Closed Bug 229872 Opened 21 years ago Closed 21 years ago

The filename with non-ascii characters doesn't show up in the attachment window.

Categories

(MailNews Core :: Composition, defect)

x86
Windows XP
defect
Not set
major

Tracking

(Not tracked)

RESOLVED FIXED
mozilla1.7alpha

People

(Reporter: charlie.chang, Assigned: jshin1987)

References

Details

(Keywords: intl)

Attachments

(4 files, 1 obsolete file)

User-Agent:       Mozilla/5.0 (Windows; U; Windows NT 5.1; en-US; rv:1.7a) Gecko/20040101
Build Identifier: Mozilla/5.0 (Windows; U; Windows NT 5.1; en-US; rv:1.7a) Gecko/20040101

When I write an email and attach a filename with Chinese-Big5 character (the
name of the file), the filename doesn't show up in the attachment window.
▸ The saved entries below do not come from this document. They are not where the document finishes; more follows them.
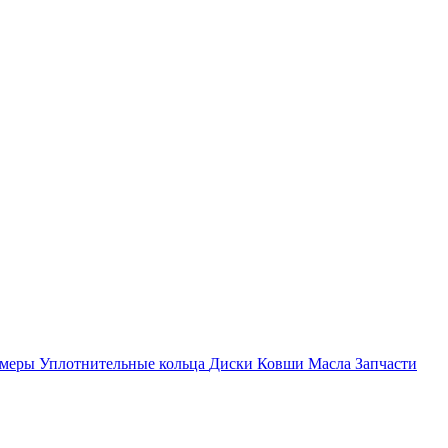
амеры
Уплотнительные кольца
Диски
Ковши
Масла
Запчасти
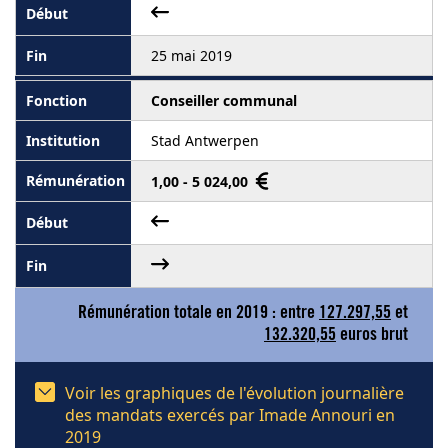
25 mai 2019
Conseiller communal
Stad Antwerpen
1,00 - 5 024,00
Rémunération totale en 2019 : entre
127.297,55
et
132.320,55
euros brut
Voir les graphiques de l'évolution journalière
des mandats exercés par Imade Annouri en
2019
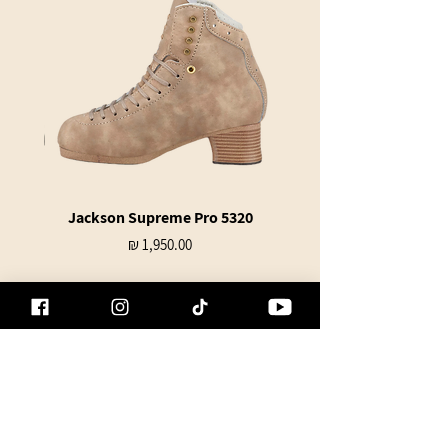
te Bag
Jackson Supreme Pro 5320
מחיר
הוספה לסל
מי אנחנו
משלוחים והחזרות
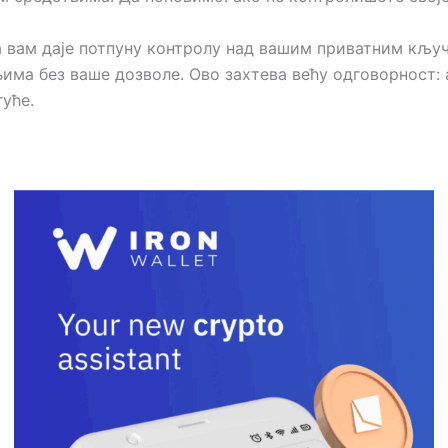
а вам даје потпуну контролу над вашим приватним кљу
ма без ваше дозволе. Ово захтева већу одговорност: 
уће.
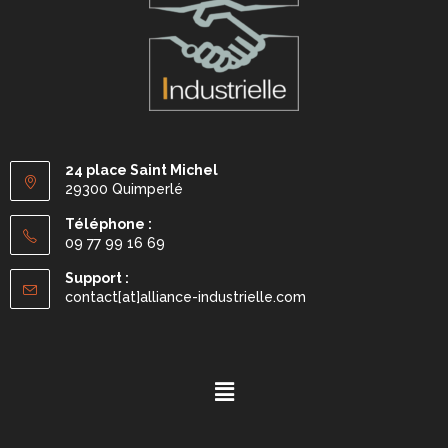
24 place Saint Michel
29300 Quimperlé
Téléphone :
09 77 99 16 69
Support :
contact[at]alliance-industrielle.com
It
appears to be blank.

Reproducible: Always

Steps to Reproduce:
1. Compose a new email.
2. Try to attach a file with Chinese-Big5 characters.
3. The filename doesn't show up.

Actual Results:  
As step 3.

Expected Results:  
Show the correct filename....
Reporter, if problem occurs not only in composing panel but also in draft
display/edit panel, mail source helps developer to analyze the problem.

(1) Delete(or move) all mails in Drafts folder
(2) Compose a mail and attach your file of filename with Chinese-Big5 character
(3) Save as draft
(4) "Compact this folder" to Drafts folder
(5) Attach file named "Drafts" (instead of "Drafts.msf") in your mail directry
to this bug through "Create a New Attachment" link.
Mail headers for attacment in your mail are as follows.
> Content-Type: application/msword;
>   name="(N*(8bit-code))empty.doc"

Non ascii data should be encoded in mail header but is not encoded in your mail.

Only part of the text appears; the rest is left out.